:: WHAT THE TASK REQUIRES ::
From the line that contains "24 décembre 2023" to the last line of the data, every line is to be transcribed exactly; no other line is to be included.

:: INPUT MATERIAL ::
------

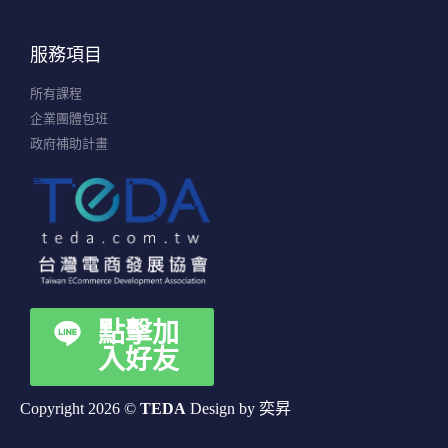
服務項目
所有課程
企業團體包班
政府補助計畫
點擊加
入好友
Copyright 2026 ©
TEDA
Design by 奕昇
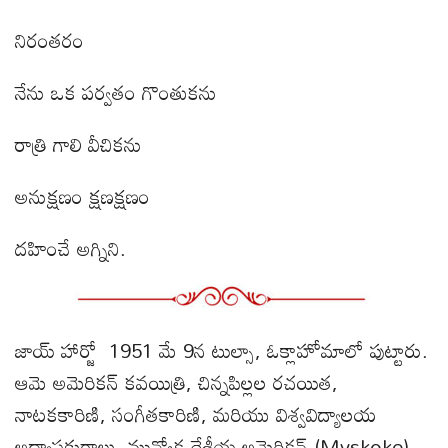
నిరంతరం
నేను ఒక పర్వతం గొంతుకను
రాత్రి గాలి వీచికను
అనుక్షణం క్షణక్షణం
దహించే అగ్నిని.
జాయ్ హార్జో 1951 మే 9న టుల్సా, ఓక్లాహోమాలో పుట్టారు.
ఆమె అమెరికన్ కవయిత్రి, చిన్నపిల్లల రచయిత,
నాటకకారిణి, సంగీతకారిణి, మరియు విశ్వవిద్యాలయ
అధ్యాపకురాలు. మువ్వోక దేశీయ అమెరికన్ (Mvskoke)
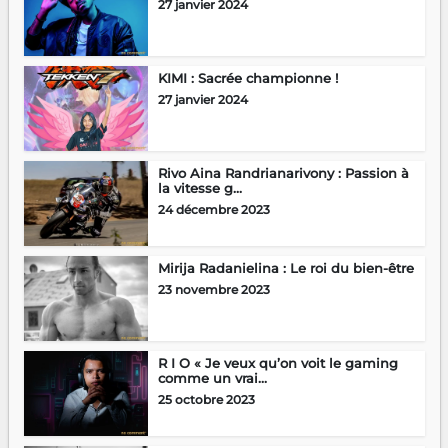
27 janvier 2024
KIMI : Sacrée championne !
27 janvier 2024
Rivo Aina Randrianarivony : Passion à
la vitesse g...
24 décembre 2023
Mirija Radanielina : Le roi du bien-être
23 novembre 2023
R I O « Je veux qu’on voit le gaming
comme un vrai...
25 octobre 2023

------

:: ANSWER ::
24 décembre 2023
Mirija Radanielina : Le roi du bien-être
23 novembre 2023
R I O « Je veux qu’on voit le gaming
comme un vrai...
25 octobre 2023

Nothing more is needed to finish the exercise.